Social Media and Mobilization
By Mark Raygan E. Garcia, Director, Office of Information and Publications
Social media has seen the peak of citizenship participation. It has challenged barriers to the full exercise of freedom of speech. What on one end is a platform for self-expression is a catalyst for community action on the other.
Social media has become a convenient internet street to where citizens actively take their issues and concerns without need for physical presence. With its reach across demographics and its access global, it quickly provides that virtual intersection at which ever-expanding and ever-increasing internet streets converge. And over a short period of time, social media influences what unfolds on the ground.
Social media has become an effective tool in mobilizing people, calling for wider public support, and elevating a lobby for certain concerns on a global level. It adds that necessary push or pressure for resolution to issues and brings to the fore a new era of civic activism.
With social media managing to penetrate every nook and cranny of a community – regardless of stringent censorship protocols – and with technology having a way around access restrictions, there are more and more people being connected to a global community.
There is a growing support system that fuels more the need to speak up and do something about relevant social and political issues.
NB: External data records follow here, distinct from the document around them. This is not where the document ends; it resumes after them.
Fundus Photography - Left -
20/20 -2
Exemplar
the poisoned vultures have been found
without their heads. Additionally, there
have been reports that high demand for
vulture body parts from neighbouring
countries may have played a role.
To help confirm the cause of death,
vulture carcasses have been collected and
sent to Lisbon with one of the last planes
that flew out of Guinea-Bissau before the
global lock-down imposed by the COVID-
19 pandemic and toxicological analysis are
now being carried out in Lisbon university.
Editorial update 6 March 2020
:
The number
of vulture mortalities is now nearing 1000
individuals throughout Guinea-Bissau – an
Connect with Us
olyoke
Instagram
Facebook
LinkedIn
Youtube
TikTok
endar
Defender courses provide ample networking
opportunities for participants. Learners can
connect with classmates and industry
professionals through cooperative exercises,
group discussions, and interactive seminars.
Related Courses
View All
Governments are brought to the planning table to review culture-entrenched regulations that draw the thin line between concern and gender rights violation. Social media is starting to influence and dictate world affairs.
No doubt, social media has become a catalytic tool that makes or breaks communities. This phenomenon significantly impacts on organizations that successes and survival rates can now depend on social media utilization. Governance and public affairs take on a different level of discourse in social media with it attracting a broader participation base. Advocacies and fundraising campaigns are better communicated via social media where the pass-on rate is fast and public visibility high. And, responses to calls for action in social media form an avalanche as it is pervasive and cuts across cultures, ideologies and social status.
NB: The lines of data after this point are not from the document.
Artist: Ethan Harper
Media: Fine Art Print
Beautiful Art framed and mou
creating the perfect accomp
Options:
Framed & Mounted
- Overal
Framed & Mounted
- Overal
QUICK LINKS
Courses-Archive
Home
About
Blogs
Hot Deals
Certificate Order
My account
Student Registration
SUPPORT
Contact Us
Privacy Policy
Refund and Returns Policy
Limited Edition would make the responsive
In the book WikiLeaks, reputable international non-government organizations are said to engage the services of journalists in what it calls “mediation”. The end is to communicate what their organizations are doing not only for fundraising activities but also to advance some political agenda. Use of social media was considered vital in this respect; they are able to reach out to more and thus, help in shaping public responses to critical issues and crises, and influence decision-makers. But this arrangement involves heavy investment of both time and resources, not to mention the risks.
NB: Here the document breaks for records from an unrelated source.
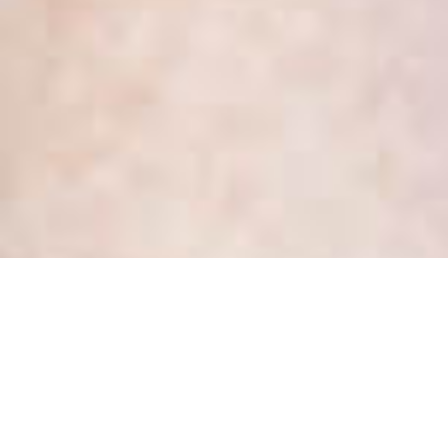
Month:
February 2017
Would you choose to be a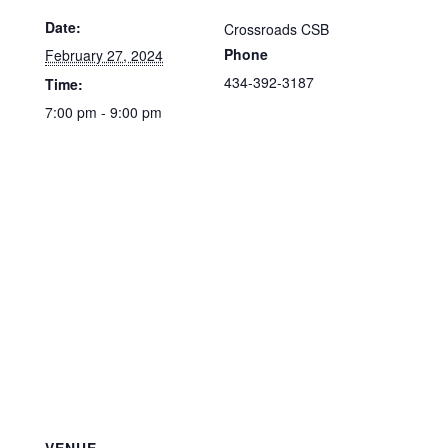
Date:
Crossroads CSB
Phone
February 27, 2024
434-392-3187
Time:
7:00 pm - 9:00 pm
VENUE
But how fast can messages posted in social media mobilize social action?
How fast did the Arab Spring muster the needed number from when calls for reforms were circulated online? Could it have been projected that New Yorkers would respond to the Occupy Wall Street campaign in such a way hours or days from when the call became popular on the internet? Would the same response time be achieved if the similar conditions were simulated as when typhoon Yolanda (Haiyan) hit the Philippines where one post on Facebook encouraging people to offer free rides to homeless typhoon victims arriving at different ports in Metro Manila led to the Local Transportation Franchising and Regulatory Board giving free bus rides from Tacloban to Manila to over a thousand?
These are valid questions that may require serious research in order to further optimize the practical value of social media. These are questions that present an opportunity for a multidisciplinary and interdisciplinary approach to finding a simple answer to what could obviously be a complex equation.